The Tibetan Spaniel worked alongside with the Tibetan Mastiff, which served as a guardian of the lamasery. That’s why it gets along quite well with other canines if it has been timely socialised with them. Other dog of the same size will be an excellent playmate for this breed but it can co-exist with larger dog if it treats the Tibetan Spaniel respectfully. The dog is quite accepting of non-canine animals particularly if it has been correctly introduced to them. It will be on friendly terms with a home cat if they have shared the same roof since its puppyhood.
The most common problems for the breed include:
• eyes problems;
• porto systemic shunt;
• progressive nephropathy;
• ear infections;
• juvenile kidney disease;
• patellar luxation;
• canine hip dysplasia;
• sensitivity to anaesthesia.
The maintenance of the Tibetan Spaniel requires average efforts from its master. It’s important to brush the coat of the dog daily since it’s prone to develop tangles and mats. They should be attended timely and carefully otherwise they will cause the dog much discomfort. If it’s impossible to work out some tangles or mats manually or with a brush its owner should accurately shave them with a clipper.

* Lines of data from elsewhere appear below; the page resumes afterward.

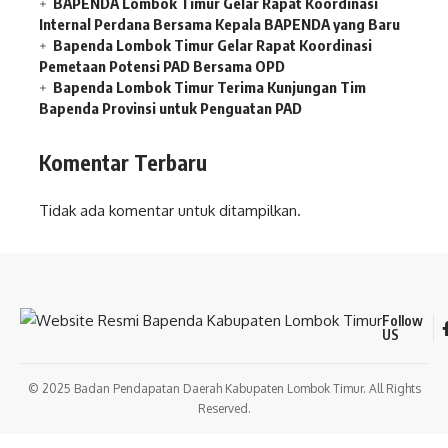
BAPENDA Lombok Timur Gelar Rapat Koordinasi
Internal Perdana Bersama Kepala BAPENDA yang Baru
Bapenda Lombok Timur Gelar Rapat Koordinasi
Pemetaan Potensi PAD Bersama OPD
Bapenda Lombok Timur Terima Kunjungan Tim
Bapenda Provinsi untuk Penguatan PAD
Komentar Terbaru
Tidak ada komentar untuk ditampilkan.
Follow
US
© 2025 Badan Pendapatan Daerah Kabupaten Lombok Timur. All Rights
Reserved.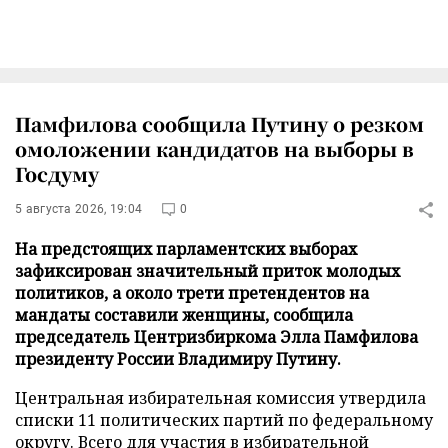
Памфилова сообщила Путину о резком
омоложении кандидатов на выборы в
Госдуму
5 августа 2026, 19:04
0
На предстоящих парламентских выборах
зафиксирован значительный приток молодых
политиков, а около трети претендентов на
мандаты составили женщины, сообщила
председатель Центризбиркома Элла Памфилова
президенту России Владимиру Путину.
Центральная избирательная комиссия утвердила
списки 11 политических партий по федеральному
округу. Всего для участия в избирательной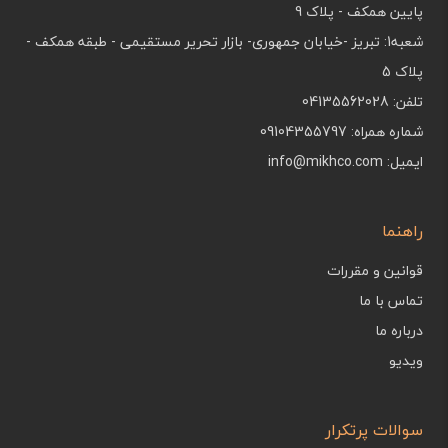
پایین همکف - پلاک 9
شعبه1: تبریز -خیابان جمهوری- بازار تحریر مستقیمی - طبقه همکف -
پلاک 5
تلفن: 04135562028
شماره همراه: 09104355797
ایمیل: info@mikhco.com
راهنما
قوانین و مقررات
تماس با ما
درباره ما
ویدیو
سوالات پرتکرار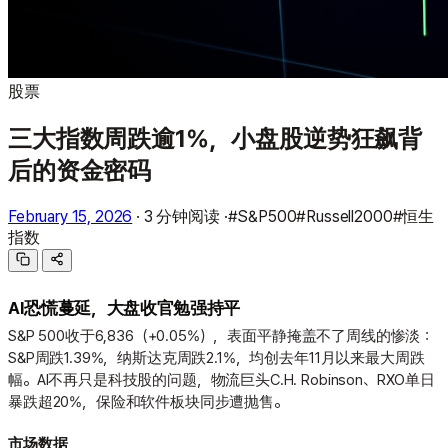
股票
三大指数周跌逾1%，小盘股逆势狂飙背
后的资金密码
February 15, 2026
·
3 分钟阅读
·
#S&P500
#Russell2000
#恒生
指数
AI恐慌蔓延，大盘收官勉强持平
S&P 500收于6,836（+0.05%），表面平静掩盖不了周线的惨淡：
S&P周跌1.39%，纳斯达克周跌2.1%，均创去年11月以来最大周跌
幅。AI不再只是科技股的问题，物流巨头C.H. Robinson、RXO单日
暴跌超20%，保险和软件板块同步遭抛售。
市场数据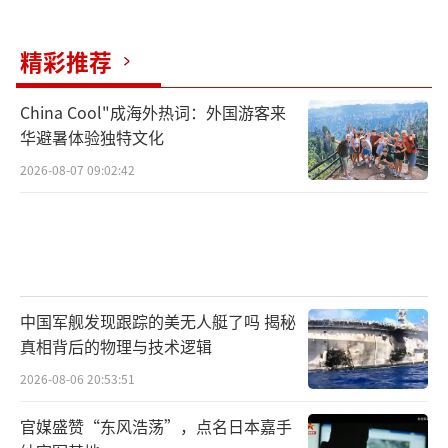
精彩推荐
China Cool"成海外热词：外国游客来
华避暑体验独特文化
2026-08-07 09:02:42
中国军舰发现跟踪的美无人艇了吗 揭秘
真相背后的物理与技术逻辑
2026-08-06 20:53:51
官媒盛赞“东风浩荡”，点名日本嘉手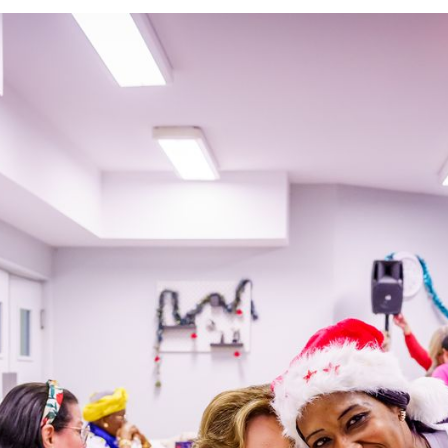
Swing des Seniors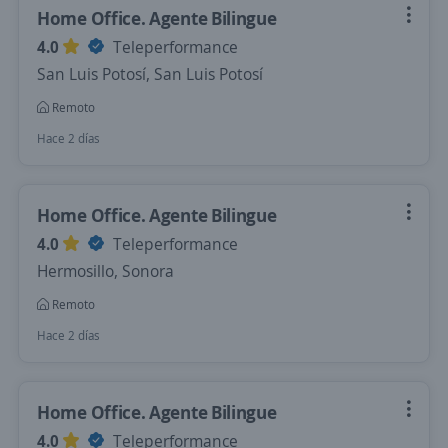
Home Office. Agente Bilingue
4.0
Teleperformance
San Luis Potosí, San Luis Potosí
Remoto
Hace 2 días
Home Office. Agente Bilingue
4.0
Teleperformance
Hermosillo, Sonora
Remoto
Hace 2 días
Home Office. Agente Bilingue
4.0
Teleperformance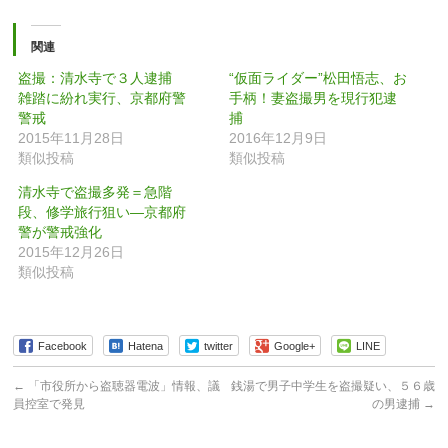
関連
盗撮：清水寺で３人逮捕
“仮面ライダー”松田悟志、お
雑踏に紛れ実行、京都府警
手柄！妻盗撮男を現行犯逮
警戒
捕
2015年11月28日
2016年12月9日
類似投稿
類似投稿
清水寺で盗撮多発＝急階
段、修学旅行狙い—京都府
警が警戒強化
2015年12月26日
類似投稿
Facebook
Hatena
twitter
Google+
LINE
←
「市役所から盗聴器電波」情報、議
銭湯で男子中学生を盗撮疑い、５６歳
員控室で発見
の男逮捕
→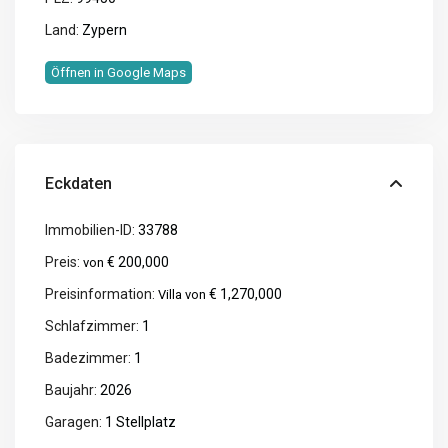
Land:
Zypern
Öffnen in Google Maps
Eckdaten
Immobilien-ID:
33788
Preis:
€ 200,000
von
Preisinformation:
€ 1,270,000
Villa von
Schlafzimmer:
1
Badezimmer:
1
Baujahr:
2026
Garagen:
1 Stellplatz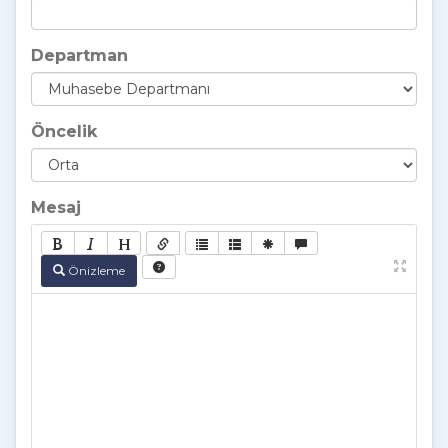
Departman
Öncelik
Mesaj
Önizleme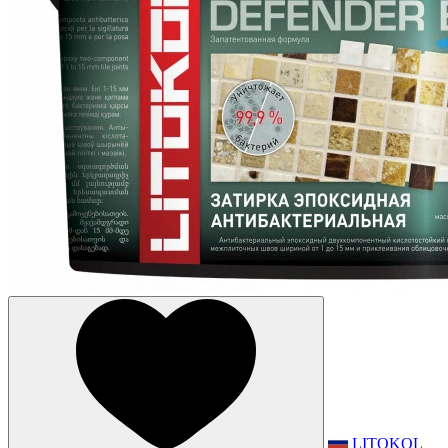
LITOKOL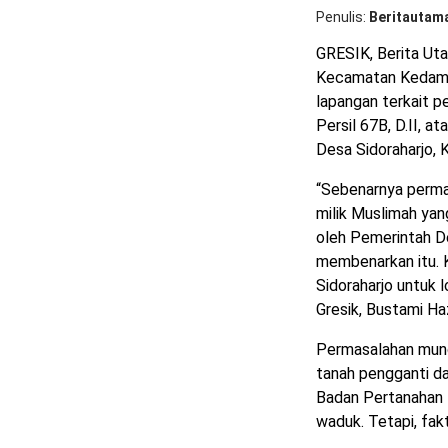
Penulis
Beritautam
GRESIK, Berita Ut
Kecamatan Kedamea
lapangan terkait 
Persil 67B, D.II,
Desa Sidoraharjo,
“Sebenarnya permas
milik Muslimah yan
oleh Pemerintah De
membenarkan itu. 
Sidoraharjo untuk 
Gresik, Bustami Ha
Permasalahan muncu
tanah pengganti da
Badan Pertanahan N
waduk. Tetapi, fak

The Tibetan Spaniel does shed and sheds quite intensely when the seasons change. Majority of dead hair can be removed with regular brushing, which is going to help to keep the amount of the dog’s hair in your house at acceptable level.
The training of the Tibetan Spaniel can become fairly daunting task because this dog is usually head-strong and self-dependent. Regal bearing and self-assurance turn it into selective listener when things concern following the commands of the trainer.
Nonetheless a patient and dedicated handler can gain a great deal with this clever dog especially if he uses positive reinforcement and tasty treats as a base for his training techniques. The forceful methods are totally useless with the Tibetan Spaniel since they can only strengthen its resoluteness to ignore your orders.
The Tibetan Spaniel is a moderately active dog, which will be quite satisfied with an hour of a brisk walk on a daily basis. This dog is praised for its adaptability since it fits well both in a grand mansion and in a small city apartment. It’s wise to remember that it has inquisitive nature, which also requires proper stimulation.
The bored Tibet Spaniel can be quite destructive for such a small dog. So don’t forget to exercise your dog, which will always be glad to escort you in your walk to the park where it will find plenty of ways to entertain itself.